Venser sat up and winced. The random slashes from the where the angel tore off his chest armor bled freely.

“They are not deep,” Elspeth said, smiling. Something she had not done in days, maybe months. It felt strange to her face.

Koth scoffed and turned away. “We will all die down here,” he said. “All of us. I’m leaving. I should never have come.” He walked away into the darkness.

A strange look passed over Venser’s face, and he could feel his limbs begin to tremble. Then his cheek began to twitch. He turned and quickly, but with trembling fingers, fumbled through the pieces of metal and leather that had been his chest armor. In the torn underclothes he found the small white bottle Elspeth had seen him clutching before. The relief was obvious on his face.

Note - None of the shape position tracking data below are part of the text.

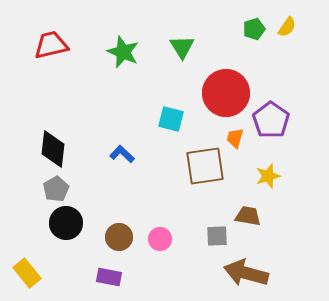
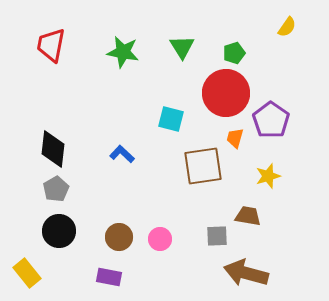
green pentagon: moved 20 px left, 24 px down
red trapezoid: rotated 66 degrees counterclockwise
green star: rotated 12 degrees counterclockwise
brown square: moved 2 px left
black circle: moved 7 px left, 8 px down
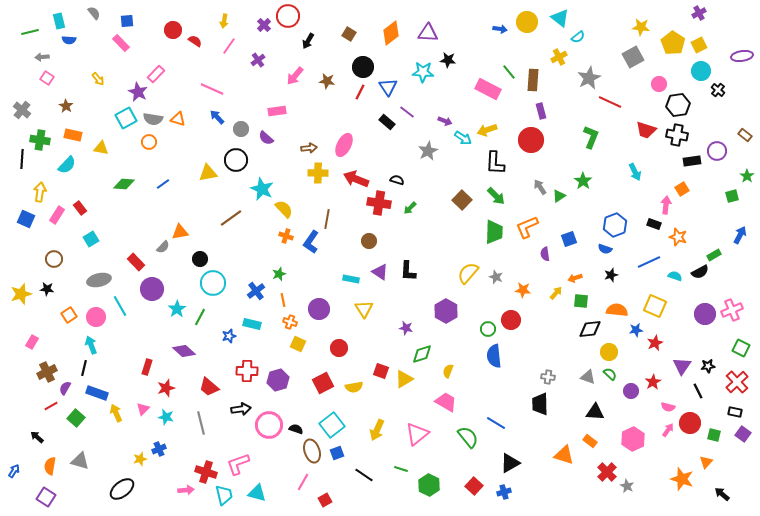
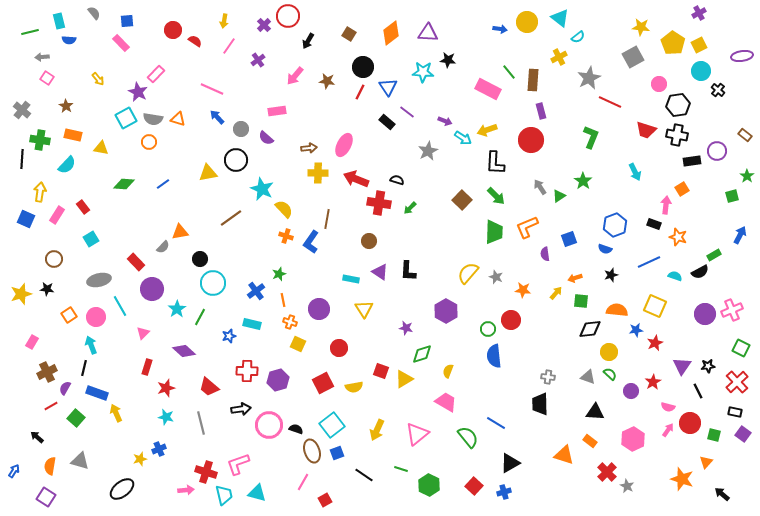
red rectangle at (80, 208): moved 3 px right, 1 px up
pink triangle at (143, 409): moved 76 px up
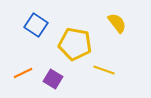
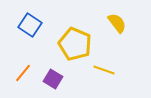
blue square: moved 6 px left
yellow pentagon: rotated 12 degrees clockwise
orange line: rotated 24 degrees counterclockwise
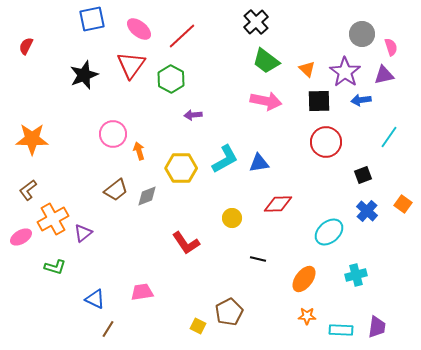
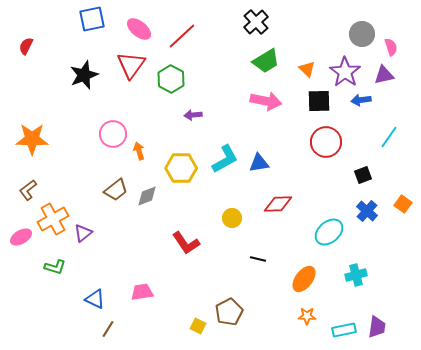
green trapezoid at (266, 61): rotated 68 degrees counterclockwise
cyan rectangle at (341, 330): moved 3 px right; rotated 15 degrees counterclockwise
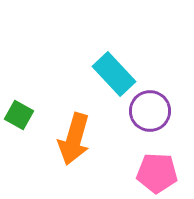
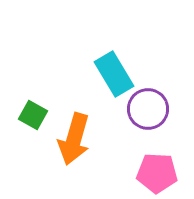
cyan rectangle: rotated 12 degrees clockwise
purple circle: moved 2 px left, 2 px up
green square: moved 14 px right
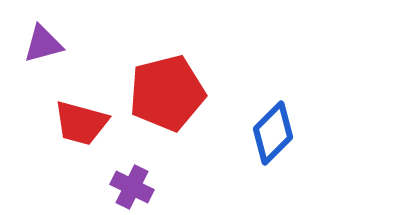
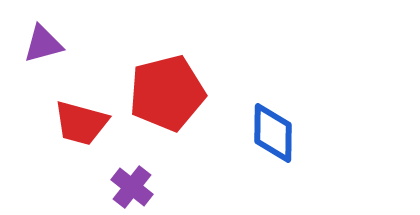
blue diamond: rotated 44 degrees counterclockwise
purple cross: rotated 12 degrees clockwise
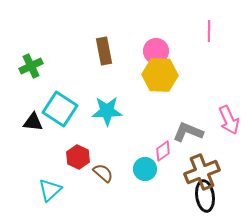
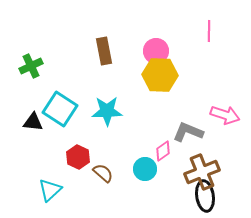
pink arrow: moved 4 px left, 5 px up; rotated 48 degrees counterclockwise
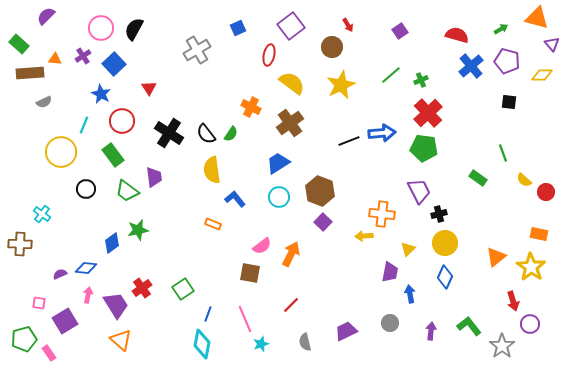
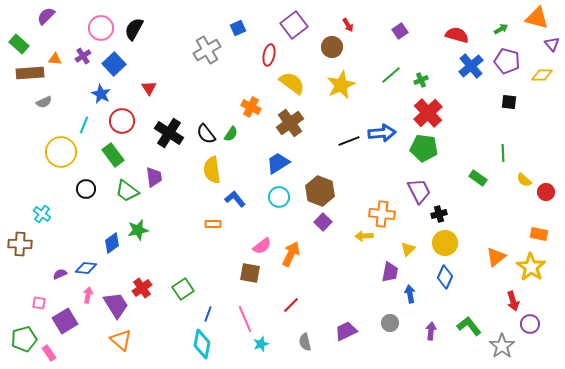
purple square at (291, 26): moved 3 px right, 1 px up
gray cross at (197, 50): moved 10 px right
green line at (503, 153): rotated 18 degrees clockwise
orange rectangle at (213, 224): rotated 21 degrees counterclockwise
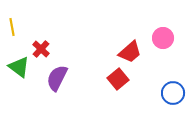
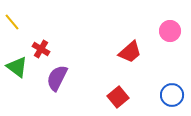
yellow line: moved 5 px up; rotated 30 degrees counterclockwise
pink circle: moved 7 px right, 7 px up
red cross: rotated 12 degrees counterclockwise
green triangle: moved 2 px left
red square: moved 18 px down
blue circle: moved 1 px left, 2 px down
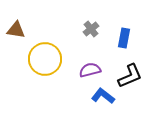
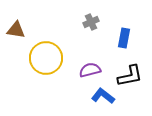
gray cross: moved 7 px up; rotated 14 degrees clockwise
yellow circle: moved 1 px right, 1 px up
black L-shape: rotated 12 degrees clockwise
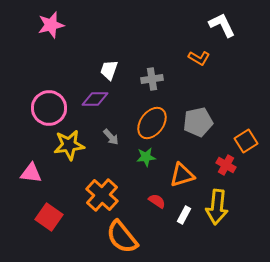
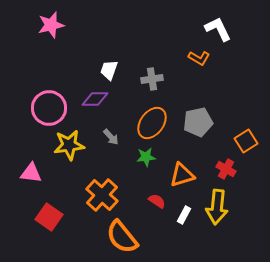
white L-shape: moved 4 px left, 4 px down
red cross: moved 4 px down
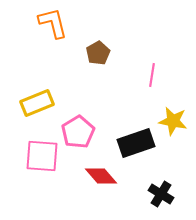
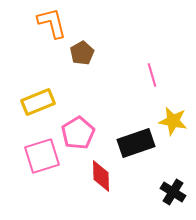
orange L-shape: moved 1 px left
brown pentagon: moved 16 px left
pink line: rotated 25 degrees counterclockwise
yellow rectangle: moved 1 px right, 1 px up
pink pentagon: moved 1 px down
pink square: rotated 21 degrees counterclockwise
red diamond: rotated 40 degrees clockwise
black cross: moved 12 px right, 2 px up
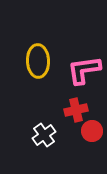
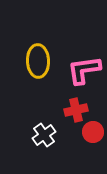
red circle: moved 1 px right, 1 px down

“What is that really?” Elspeth said.

“This?” Venser said. “Nothing, medicine.”

Elspeth nodded. She’d never seen a medicine that glowed that color. Venser struggled to stand. With the scout’s help he finally did. Elspeth watched his twitching legs support one step, then another and then Venser was walking, looking pale and sweaty in the close air.

He noticed the pained look on her face. “I am as good as dead, you know,” he said.

“Really?”

“The sickness that is in me has no cure,” he said. “It will take me one day, and it could be soon.”

“Does the medicine help?”

“Not anymore. I lose some of myself with every teleport. For some reason I lost much more when the fleshling and I teleported into the flock of blinkmoths.”

Elspeth nodded, clearly uneasy with the direction the conversation had taken.

“Where is the fleshling?” Venser said, happy to direct the conversation away from the bottle.

Elspeth looked around. “She was just here.”

“So was Koth,” Venser said.

“She left with the vulshok,” the guide said from the shadows.

“Left?” Elspeth said.

The guide nodded.

Venser wondered if the man was perhaps a stuffed suit of skin, or he’d been kicked as a youth.